To avoid this difficulty, two currently available but yet prospective – in geosciences application - optimization techniques are considered. The former is based on the definition of multiple objective functions (based on data types and/or location on the field) coupled to an optimization process. If all the objective functions minimize trends together, the user has still the flexibility to assess one by one the individual objective functions minimization. On the contrary, if the objective functions are minimizing/maximizing trends in competition (e.g. because of noisy data), then the derived Pareto front (in 2D case) would identify the location of optimal compromises.
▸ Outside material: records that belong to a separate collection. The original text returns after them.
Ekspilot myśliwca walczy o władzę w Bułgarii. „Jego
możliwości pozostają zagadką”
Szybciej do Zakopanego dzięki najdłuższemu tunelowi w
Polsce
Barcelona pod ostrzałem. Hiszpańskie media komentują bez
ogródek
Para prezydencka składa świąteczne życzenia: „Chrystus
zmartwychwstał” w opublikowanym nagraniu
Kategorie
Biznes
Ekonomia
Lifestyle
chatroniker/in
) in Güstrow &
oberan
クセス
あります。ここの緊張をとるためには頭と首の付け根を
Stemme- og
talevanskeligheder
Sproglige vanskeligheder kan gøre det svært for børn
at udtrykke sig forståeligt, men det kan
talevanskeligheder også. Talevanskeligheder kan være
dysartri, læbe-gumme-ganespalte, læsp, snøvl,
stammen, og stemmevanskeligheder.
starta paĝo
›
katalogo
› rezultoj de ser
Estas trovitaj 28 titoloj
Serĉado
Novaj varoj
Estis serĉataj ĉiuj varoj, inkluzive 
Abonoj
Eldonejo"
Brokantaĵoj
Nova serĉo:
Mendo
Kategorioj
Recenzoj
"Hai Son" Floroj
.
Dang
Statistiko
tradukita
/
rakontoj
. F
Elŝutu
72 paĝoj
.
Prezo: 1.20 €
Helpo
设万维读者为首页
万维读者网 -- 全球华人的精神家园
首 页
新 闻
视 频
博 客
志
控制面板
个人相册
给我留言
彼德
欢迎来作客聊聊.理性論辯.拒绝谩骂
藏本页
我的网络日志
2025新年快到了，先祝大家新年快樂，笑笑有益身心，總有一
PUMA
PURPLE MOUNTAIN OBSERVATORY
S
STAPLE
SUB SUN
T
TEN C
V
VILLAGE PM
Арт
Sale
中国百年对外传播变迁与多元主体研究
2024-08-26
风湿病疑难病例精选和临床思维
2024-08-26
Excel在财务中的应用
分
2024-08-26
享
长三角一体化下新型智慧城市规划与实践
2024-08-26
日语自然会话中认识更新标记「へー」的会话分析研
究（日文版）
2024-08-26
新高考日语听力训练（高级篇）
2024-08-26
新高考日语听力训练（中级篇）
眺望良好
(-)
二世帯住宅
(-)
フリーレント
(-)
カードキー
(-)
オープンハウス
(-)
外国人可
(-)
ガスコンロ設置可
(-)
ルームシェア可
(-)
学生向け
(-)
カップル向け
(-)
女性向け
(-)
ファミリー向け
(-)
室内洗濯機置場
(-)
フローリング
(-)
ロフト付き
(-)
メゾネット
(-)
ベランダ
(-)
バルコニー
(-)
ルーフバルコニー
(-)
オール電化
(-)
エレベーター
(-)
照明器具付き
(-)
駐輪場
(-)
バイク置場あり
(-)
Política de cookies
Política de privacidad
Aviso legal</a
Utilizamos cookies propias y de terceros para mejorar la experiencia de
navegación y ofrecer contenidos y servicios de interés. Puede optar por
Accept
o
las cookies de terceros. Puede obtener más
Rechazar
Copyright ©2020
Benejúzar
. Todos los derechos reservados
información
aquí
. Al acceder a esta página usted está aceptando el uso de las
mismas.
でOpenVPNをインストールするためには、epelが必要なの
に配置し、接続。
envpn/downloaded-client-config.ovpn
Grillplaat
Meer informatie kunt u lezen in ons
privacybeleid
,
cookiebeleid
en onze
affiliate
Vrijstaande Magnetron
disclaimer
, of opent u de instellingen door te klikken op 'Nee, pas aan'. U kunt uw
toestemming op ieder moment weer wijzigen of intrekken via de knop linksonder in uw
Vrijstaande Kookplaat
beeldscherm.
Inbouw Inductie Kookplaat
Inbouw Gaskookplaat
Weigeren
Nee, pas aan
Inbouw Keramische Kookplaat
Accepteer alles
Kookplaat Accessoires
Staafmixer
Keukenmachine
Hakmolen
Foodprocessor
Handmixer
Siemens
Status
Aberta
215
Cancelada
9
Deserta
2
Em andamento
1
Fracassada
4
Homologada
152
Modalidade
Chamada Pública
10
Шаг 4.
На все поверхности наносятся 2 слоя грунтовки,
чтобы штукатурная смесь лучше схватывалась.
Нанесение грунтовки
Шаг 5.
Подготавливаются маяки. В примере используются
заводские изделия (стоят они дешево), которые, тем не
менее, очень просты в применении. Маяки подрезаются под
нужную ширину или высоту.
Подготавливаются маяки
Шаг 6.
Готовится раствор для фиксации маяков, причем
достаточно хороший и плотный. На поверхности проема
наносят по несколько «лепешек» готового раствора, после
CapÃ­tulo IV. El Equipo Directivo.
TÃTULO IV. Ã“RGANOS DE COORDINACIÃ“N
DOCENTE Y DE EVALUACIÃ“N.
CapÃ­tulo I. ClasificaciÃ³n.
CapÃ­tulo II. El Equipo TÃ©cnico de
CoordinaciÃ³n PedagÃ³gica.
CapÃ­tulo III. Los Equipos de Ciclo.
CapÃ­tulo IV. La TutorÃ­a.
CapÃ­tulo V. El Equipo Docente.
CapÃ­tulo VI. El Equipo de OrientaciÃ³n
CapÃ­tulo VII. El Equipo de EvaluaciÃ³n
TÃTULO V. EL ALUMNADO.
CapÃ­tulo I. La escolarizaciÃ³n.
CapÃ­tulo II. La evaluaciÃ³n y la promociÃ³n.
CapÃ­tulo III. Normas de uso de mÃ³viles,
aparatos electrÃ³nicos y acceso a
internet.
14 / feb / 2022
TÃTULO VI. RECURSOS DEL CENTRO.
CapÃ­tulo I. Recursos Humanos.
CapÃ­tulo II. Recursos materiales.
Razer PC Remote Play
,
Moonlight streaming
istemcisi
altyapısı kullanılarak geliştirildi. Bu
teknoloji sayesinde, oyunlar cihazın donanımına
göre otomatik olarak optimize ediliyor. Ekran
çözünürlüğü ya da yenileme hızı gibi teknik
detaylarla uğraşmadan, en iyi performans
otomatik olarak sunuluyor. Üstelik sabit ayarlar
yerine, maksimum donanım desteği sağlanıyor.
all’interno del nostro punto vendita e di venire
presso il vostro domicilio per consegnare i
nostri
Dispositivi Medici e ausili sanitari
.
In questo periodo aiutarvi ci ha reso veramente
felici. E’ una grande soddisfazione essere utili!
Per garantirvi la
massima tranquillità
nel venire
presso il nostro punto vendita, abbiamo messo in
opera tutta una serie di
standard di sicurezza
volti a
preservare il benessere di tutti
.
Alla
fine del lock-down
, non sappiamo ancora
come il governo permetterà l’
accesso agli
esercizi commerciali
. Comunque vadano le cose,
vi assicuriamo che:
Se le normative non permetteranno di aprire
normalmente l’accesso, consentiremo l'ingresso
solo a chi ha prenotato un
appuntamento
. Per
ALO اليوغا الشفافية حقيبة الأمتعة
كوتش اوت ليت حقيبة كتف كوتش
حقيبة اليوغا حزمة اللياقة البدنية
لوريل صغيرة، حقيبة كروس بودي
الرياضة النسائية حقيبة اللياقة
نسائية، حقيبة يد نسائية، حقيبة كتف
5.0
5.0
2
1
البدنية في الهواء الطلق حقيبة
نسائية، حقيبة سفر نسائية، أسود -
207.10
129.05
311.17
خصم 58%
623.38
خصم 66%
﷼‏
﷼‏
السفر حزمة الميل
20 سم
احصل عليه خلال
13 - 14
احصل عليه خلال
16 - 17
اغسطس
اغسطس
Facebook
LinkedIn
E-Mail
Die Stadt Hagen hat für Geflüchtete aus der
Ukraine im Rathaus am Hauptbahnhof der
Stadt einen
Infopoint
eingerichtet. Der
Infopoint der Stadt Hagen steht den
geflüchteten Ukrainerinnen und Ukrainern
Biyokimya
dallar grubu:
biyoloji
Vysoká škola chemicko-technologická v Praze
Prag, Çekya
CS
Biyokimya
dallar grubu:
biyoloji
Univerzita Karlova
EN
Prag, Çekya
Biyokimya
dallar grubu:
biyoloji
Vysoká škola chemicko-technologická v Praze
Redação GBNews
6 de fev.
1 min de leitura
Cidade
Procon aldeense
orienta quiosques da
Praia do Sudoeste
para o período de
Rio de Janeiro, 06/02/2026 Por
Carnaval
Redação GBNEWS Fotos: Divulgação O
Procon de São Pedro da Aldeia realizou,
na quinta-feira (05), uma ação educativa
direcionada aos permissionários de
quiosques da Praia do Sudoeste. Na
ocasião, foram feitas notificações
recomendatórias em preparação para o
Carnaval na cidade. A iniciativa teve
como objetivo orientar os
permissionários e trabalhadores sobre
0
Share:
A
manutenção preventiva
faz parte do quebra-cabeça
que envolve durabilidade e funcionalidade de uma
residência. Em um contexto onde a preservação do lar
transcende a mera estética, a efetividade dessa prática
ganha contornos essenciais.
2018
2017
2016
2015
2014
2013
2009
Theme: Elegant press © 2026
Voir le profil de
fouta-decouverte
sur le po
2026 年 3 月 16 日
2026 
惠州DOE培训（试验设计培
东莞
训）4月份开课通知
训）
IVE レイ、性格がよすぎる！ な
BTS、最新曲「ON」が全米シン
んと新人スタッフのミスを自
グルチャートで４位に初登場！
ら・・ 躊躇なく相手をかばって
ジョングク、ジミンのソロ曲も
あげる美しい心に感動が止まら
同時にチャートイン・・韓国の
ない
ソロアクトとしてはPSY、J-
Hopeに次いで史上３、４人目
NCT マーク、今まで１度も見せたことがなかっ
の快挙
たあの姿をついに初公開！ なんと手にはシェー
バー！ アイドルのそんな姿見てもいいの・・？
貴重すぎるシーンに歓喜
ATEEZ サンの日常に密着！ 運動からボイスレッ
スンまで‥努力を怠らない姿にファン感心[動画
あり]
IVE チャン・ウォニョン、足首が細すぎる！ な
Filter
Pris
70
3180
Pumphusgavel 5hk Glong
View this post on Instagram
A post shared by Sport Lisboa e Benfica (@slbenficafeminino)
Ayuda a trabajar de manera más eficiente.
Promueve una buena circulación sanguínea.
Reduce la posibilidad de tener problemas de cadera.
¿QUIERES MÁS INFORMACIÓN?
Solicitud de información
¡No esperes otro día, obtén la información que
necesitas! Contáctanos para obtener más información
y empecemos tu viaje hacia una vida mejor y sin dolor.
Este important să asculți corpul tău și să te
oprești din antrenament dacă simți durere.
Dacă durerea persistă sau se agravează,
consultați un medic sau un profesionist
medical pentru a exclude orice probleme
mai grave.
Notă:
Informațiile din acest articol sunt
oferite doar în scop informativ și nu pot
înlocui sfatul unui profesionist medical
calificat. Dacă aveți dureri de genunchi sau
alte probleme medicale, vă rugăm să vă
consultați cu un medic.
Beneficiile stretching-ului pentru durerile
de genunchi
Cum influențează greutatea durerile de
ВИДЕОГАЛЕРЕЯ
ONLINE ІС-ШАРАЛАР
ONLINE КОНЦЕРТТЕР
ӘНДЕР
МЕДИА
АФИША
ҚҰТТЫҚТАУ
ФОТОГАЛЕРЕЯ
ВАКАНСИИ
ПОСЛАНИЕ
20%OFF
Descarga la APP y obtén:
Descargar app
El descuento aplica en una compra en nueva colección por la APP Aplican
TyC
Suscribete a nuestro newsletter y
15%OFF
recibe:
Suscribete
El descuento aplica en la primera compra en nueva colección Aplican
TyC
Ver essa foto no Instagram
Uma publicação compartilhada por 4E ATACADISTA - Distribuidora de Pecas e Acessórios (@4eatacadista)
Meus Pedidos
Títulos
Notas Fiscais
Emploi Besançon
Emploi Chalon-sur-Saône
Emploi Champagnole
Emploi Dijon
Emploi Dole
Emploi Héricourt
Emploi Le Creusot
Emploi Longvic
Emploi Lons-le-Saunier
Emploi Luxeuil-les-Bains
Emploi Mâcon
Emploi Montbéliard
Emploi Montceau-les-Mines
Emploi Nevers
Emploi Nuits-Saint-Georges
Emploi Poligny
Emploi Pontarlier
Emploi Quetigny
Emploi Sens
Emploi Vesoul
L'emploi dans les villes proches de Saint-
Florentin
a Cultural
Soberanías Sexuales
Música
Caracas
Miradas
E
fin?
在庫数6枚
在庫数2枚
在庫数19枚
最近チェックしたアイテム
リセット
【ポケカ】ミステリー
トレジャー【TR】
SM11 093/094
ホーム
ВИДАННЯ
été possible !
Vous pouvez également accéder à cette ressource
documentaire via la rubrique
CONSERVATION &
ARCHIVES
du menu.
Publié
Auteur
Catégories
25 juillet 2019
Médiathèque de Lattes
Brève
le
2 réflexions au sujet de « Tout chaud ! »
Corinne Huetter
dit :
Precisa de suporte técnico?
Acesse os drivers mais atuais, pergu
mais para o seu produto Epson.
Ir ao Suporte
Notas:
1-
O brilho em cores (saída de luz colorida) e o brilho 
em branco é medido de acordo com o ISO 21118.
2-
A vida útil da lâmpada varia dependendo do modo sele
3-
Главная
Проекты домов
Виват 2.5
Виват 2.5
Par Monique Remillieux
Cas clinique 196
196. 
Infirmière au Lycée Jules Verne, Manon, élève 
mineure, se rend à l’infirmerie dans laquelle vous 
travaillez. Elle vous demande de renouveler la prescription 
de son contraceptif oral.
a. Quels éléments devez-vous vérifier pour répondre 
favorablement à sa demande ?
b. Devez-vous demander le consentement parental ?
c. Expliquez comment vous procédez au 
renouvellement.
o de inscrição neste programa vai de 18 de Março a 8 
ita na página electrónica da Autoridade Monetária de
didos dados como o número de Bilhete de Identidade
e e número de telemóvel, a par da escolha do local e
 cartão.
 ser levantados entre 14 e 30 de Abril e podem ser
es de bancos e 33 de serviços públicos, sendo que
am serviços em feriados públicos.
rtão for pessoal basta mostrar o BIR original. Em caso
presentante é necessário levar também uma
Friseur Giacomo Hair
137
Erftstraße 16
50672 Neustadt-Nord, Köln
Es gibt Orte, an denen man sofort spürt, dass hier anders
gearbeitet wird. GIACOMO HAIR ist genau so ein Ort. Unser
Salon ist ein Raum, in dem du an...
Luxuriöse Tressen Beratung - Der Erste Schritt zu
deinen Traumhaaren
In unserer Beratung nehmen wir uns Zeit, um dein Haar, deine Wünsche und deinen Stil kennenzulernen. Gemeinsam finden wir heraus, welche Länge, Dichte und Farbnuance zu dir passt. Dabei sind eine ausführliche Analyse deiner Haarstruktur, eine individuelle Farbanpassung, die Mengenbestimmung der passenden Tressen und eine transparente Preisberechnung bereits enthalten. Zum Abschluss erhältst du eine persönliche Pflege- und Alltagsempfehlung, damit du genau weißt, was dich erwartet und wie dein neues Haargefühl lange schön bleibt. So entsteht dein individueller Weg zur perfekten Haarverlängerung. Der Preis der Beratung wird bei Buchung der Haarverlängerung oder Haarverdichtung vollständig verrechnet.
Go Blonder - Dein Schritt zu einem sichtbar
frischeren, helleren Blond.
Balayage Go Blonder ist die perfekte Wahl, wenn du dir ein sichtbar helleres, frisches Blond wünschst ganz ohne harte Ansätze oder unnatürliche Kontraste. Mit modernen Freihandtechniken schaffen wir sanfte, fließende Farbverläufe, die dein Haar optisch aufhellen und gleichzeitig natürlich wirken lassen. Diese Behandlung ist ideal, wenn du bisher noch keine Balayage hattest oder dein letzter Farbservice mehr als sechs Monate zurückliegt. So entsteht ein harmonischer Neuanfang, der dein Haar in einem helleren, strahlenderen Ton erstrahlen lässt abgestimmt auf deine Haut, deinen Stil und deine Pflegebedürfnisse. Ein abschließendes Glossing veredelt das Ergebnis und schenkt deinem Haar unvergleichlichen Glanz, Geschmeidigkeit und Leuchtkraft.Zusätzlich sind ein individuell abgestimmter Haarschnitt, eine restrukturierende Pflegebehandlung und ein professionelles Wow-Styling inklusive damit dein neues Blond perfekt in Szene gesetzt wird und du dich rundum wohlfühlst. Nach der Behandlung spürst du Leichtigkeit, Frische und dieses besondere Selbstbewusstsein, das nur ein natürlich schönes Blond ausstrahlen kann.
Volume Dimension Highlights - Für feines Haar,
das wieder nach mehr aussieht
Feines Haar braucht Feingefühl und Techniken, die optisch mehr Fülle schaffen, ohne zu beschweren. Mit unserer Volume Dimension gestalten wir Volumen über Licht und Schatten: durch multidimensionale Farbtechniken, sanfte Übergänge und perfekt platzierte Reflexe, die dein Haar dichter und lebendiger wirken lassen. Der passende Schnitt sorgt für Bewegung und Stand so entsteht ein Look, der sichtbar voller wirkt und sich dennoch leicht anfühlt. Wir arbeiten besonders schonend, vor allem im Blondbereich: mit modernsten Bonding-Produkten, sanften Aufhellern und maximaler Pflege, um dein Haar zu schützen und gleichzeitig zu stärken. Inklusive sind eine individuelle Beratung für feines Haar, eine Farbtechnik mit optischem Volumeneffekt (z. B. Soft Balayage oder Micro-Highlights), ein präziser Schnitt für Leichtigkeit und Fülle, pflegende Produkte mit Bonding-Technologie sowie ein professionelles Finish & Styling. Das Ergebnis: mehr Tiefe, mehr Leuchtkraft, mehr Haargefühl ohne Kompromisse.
The latter is a sequential optimization approach based on single-objective constrained optimizations: optimize each objective at a time with constraints on the other objectives. The thresholds defined for the constraints on the objectives are derived from the results of the previous optimization results. This pragmatic approach allows to prioritize the objectives and tunes the expected accuracy on each data type.
Both approaches are applied to a real field gas storage asset with more than 40 years of exploitation history and various data types e.g. pressures, saturations as well as gas breakthrough of control wells, leading to the definition of multiple (possibly more than 2) objective functions. Both show promising results in terms of history matching quality and in terms of flexibility as the user might be able to consider, define and update dynamically alternative history matching strategies. These approaches might be considered as alternatives to the standard one for the history matching process, preliminary to the production forecasts computation, even if the associated challenges and complexity are growing accordingly to the number of objective functions.